## Source records
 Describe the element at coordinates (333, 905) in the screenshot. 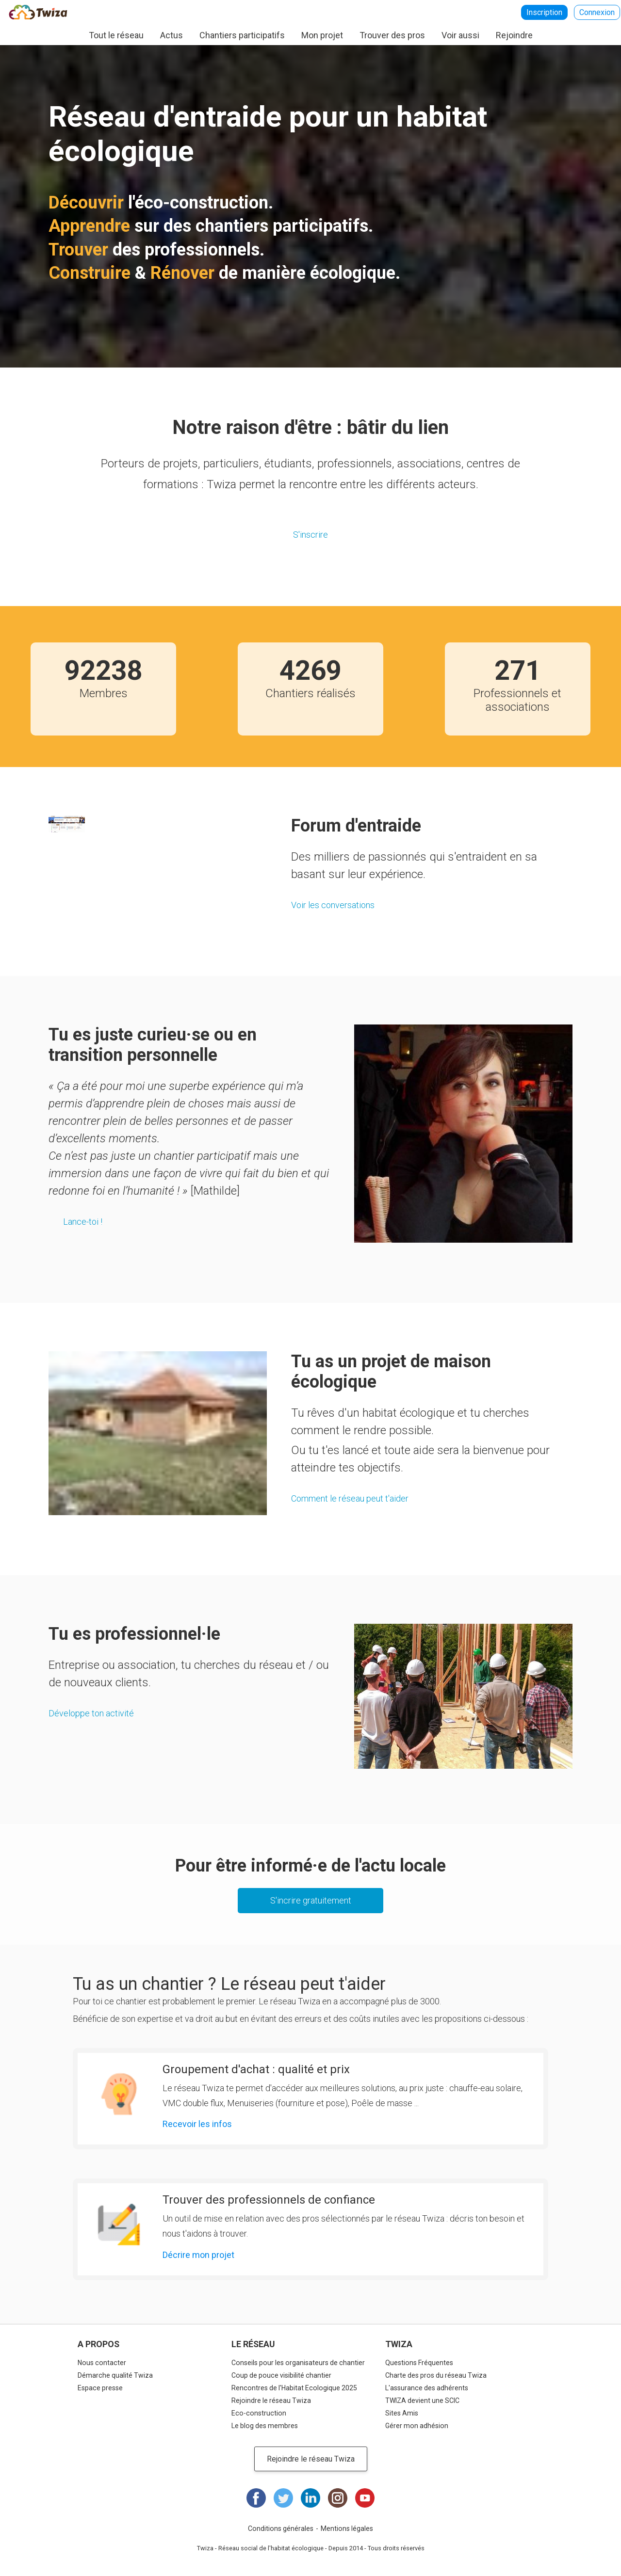

I see `Voir les conversations` at that location.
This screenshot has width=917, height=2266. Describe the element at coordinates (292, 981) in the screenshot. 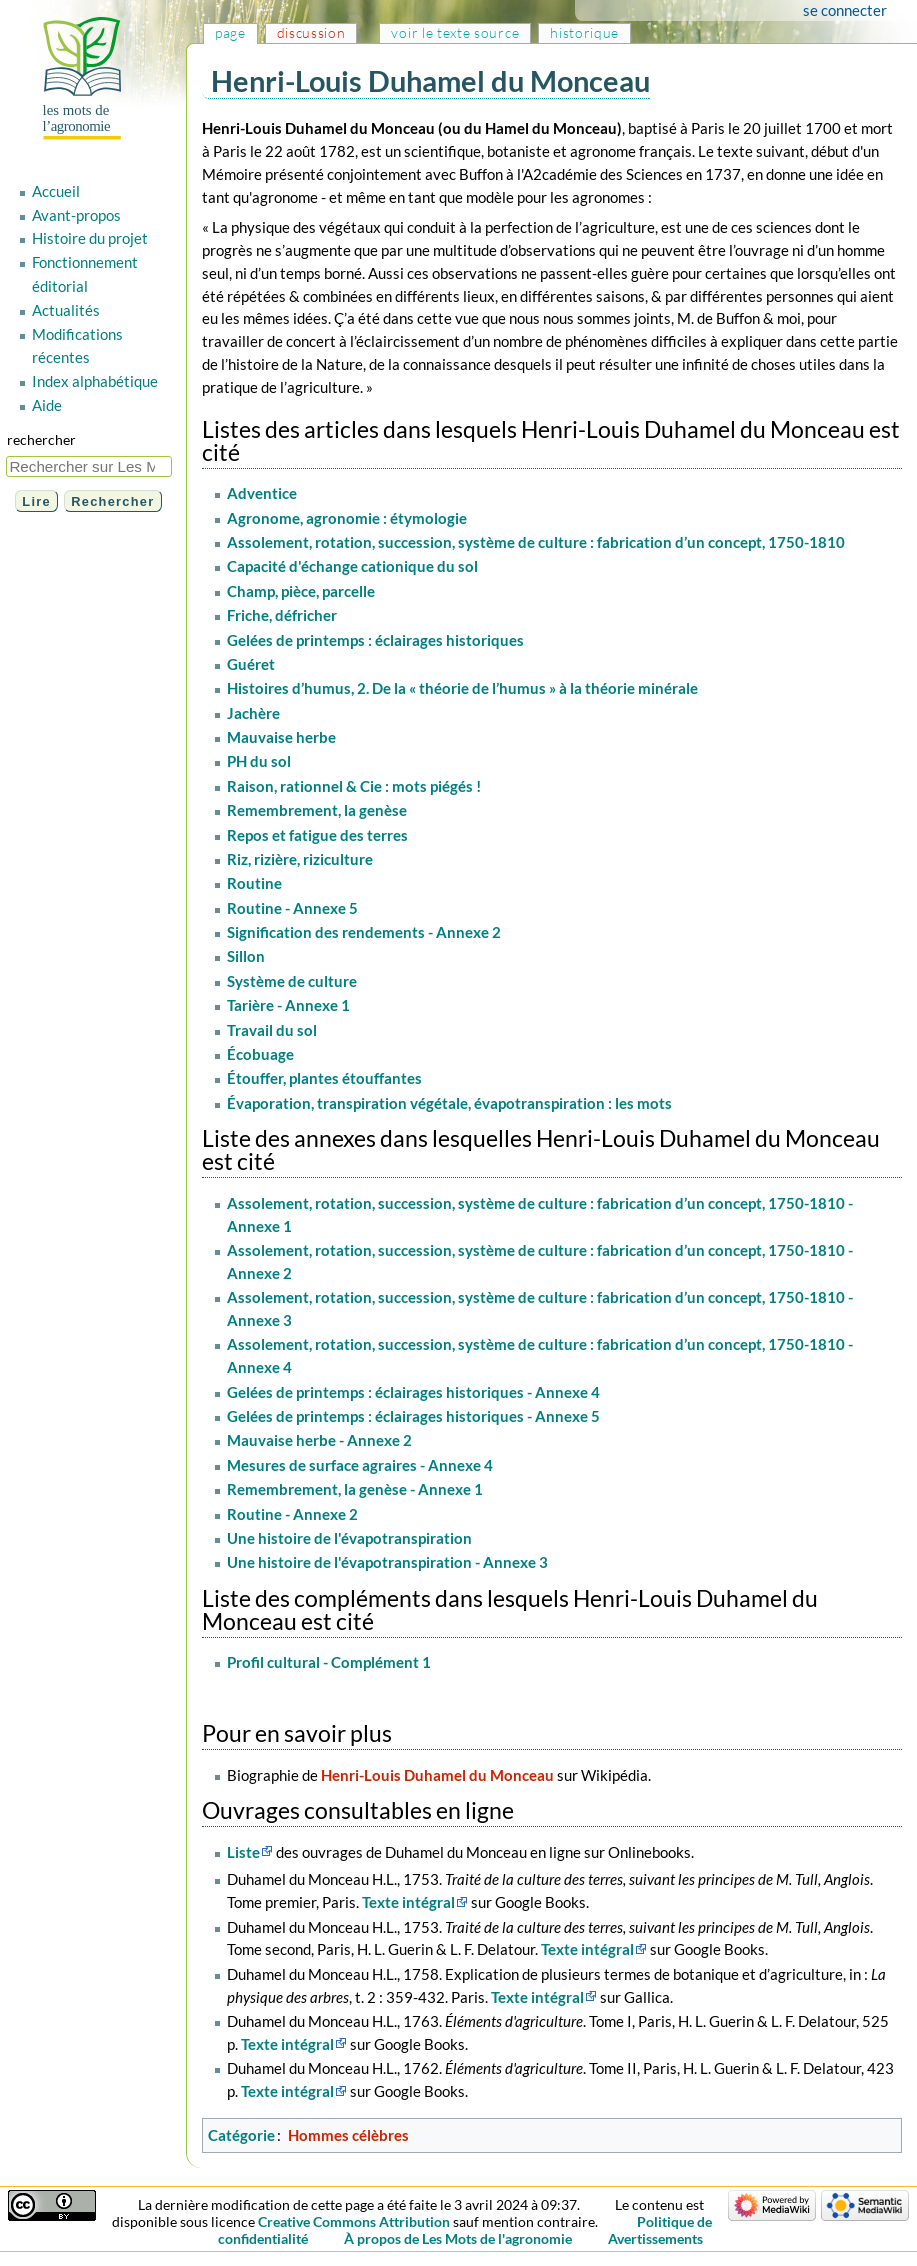

I see `Système de culture` at that location.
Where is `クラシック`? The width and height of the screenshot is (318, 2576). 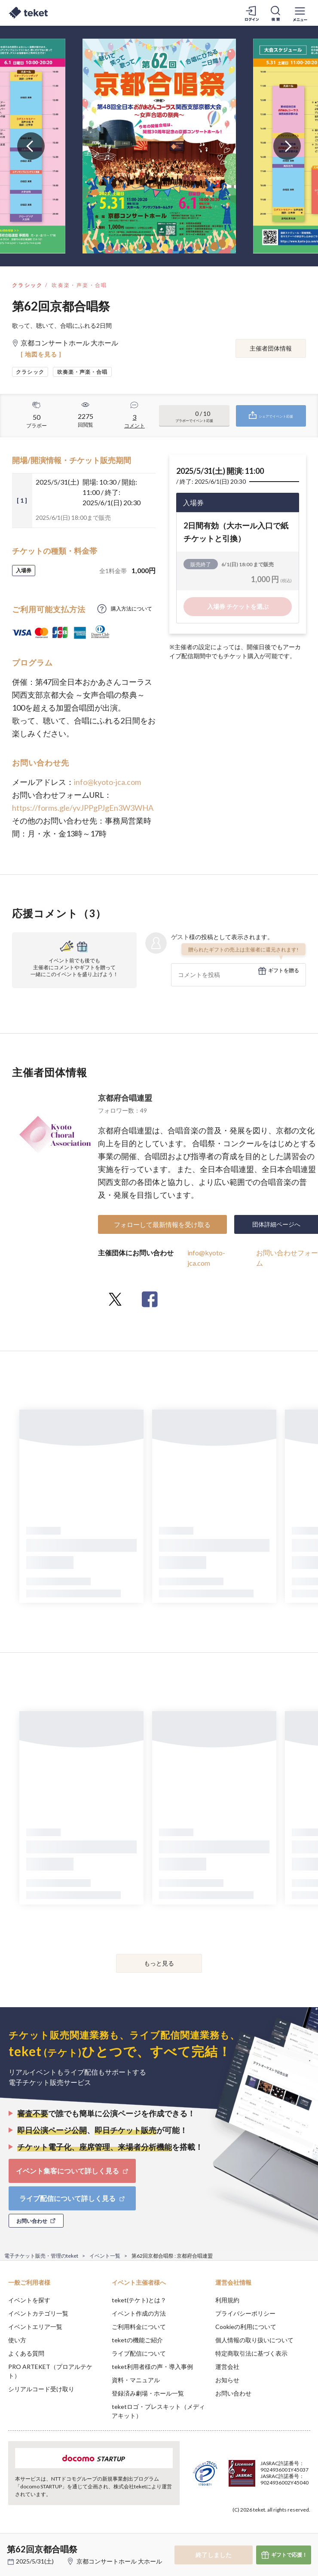 クラシック is located at coordinates (27, 285).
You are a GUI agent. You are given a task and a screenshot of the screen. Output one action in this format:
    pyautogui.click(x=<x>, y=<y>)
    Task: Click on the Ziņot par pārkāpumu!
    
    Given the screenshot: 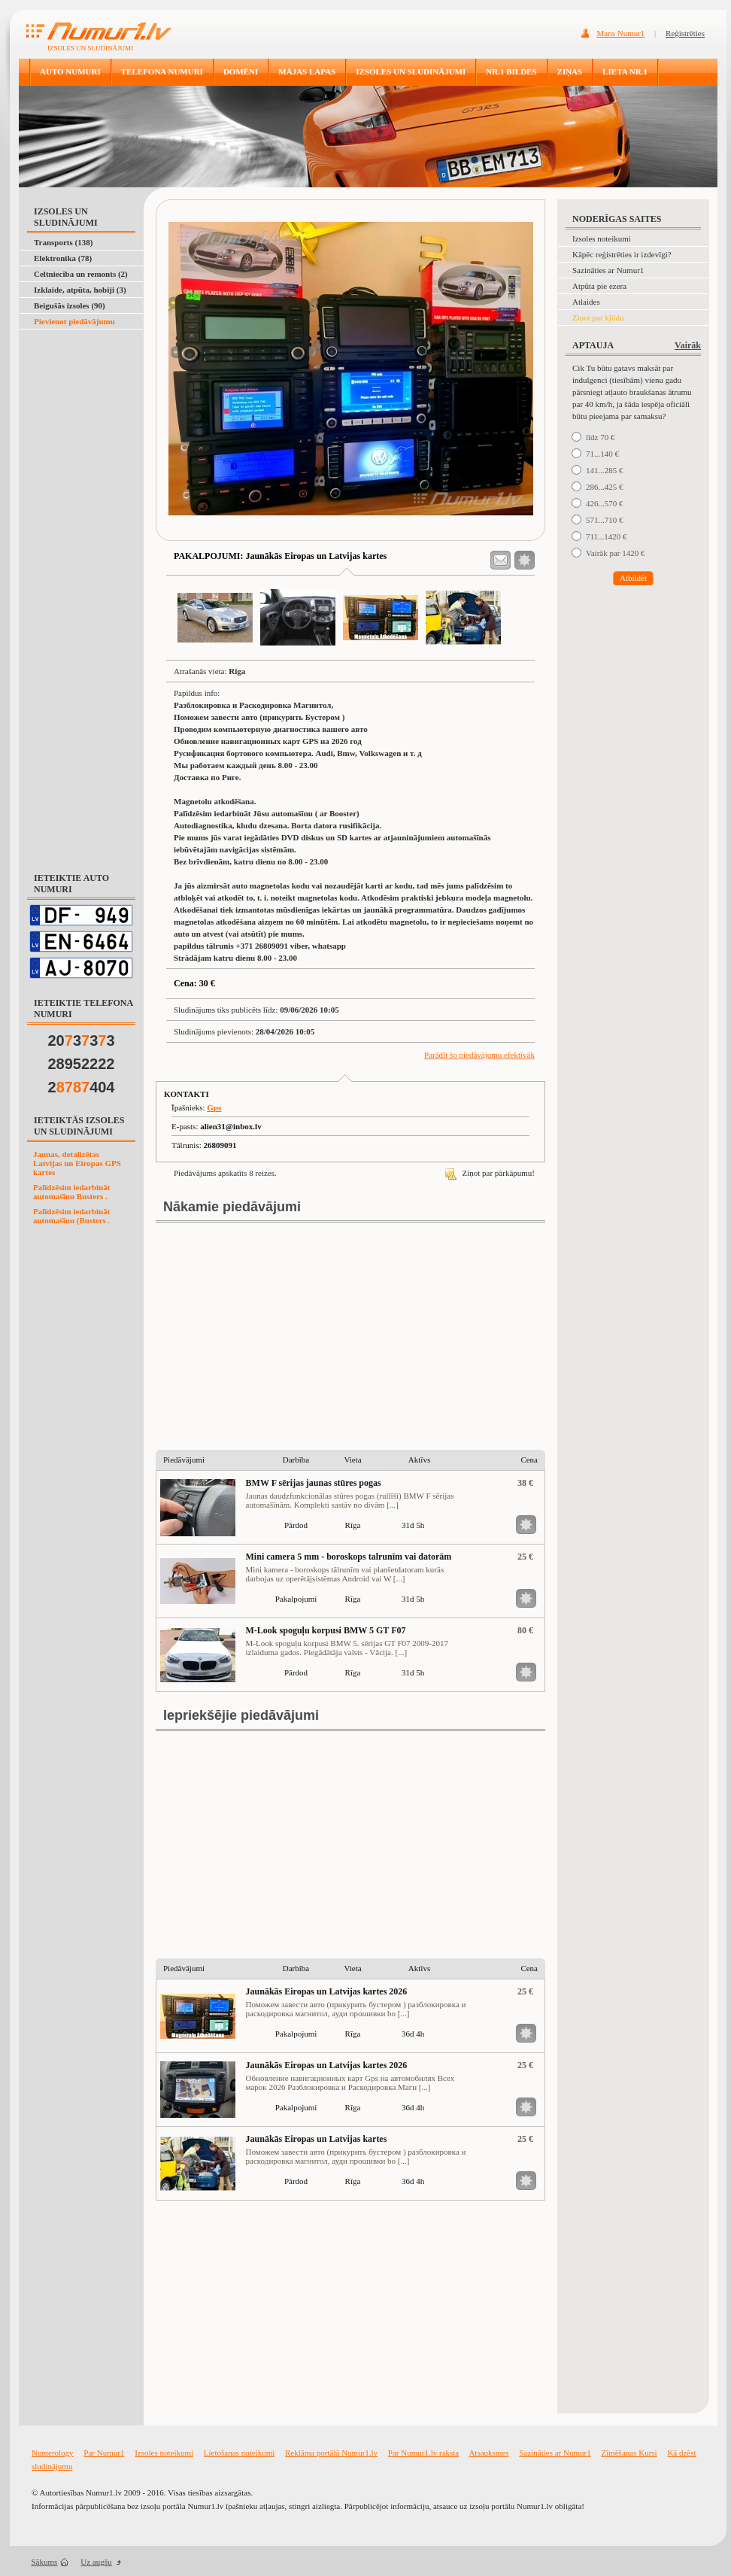 What is the action you would take?
    pyautogui.click(x=490, y=1172)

## What you have to do
When you reach the line containing "You are a GUI" in the data above, start copying exactly, and stop after the line containing "Task: Click on the Ziņot par pārkāpumu!".

## Result for this task
You are a GUI agent. You are given a task and a screenshot of the screen. Output one action in this format:
    pyautogui.click(x=<x>, y=<y>)
    Task: Click on the Ziņot par pārkāpumu!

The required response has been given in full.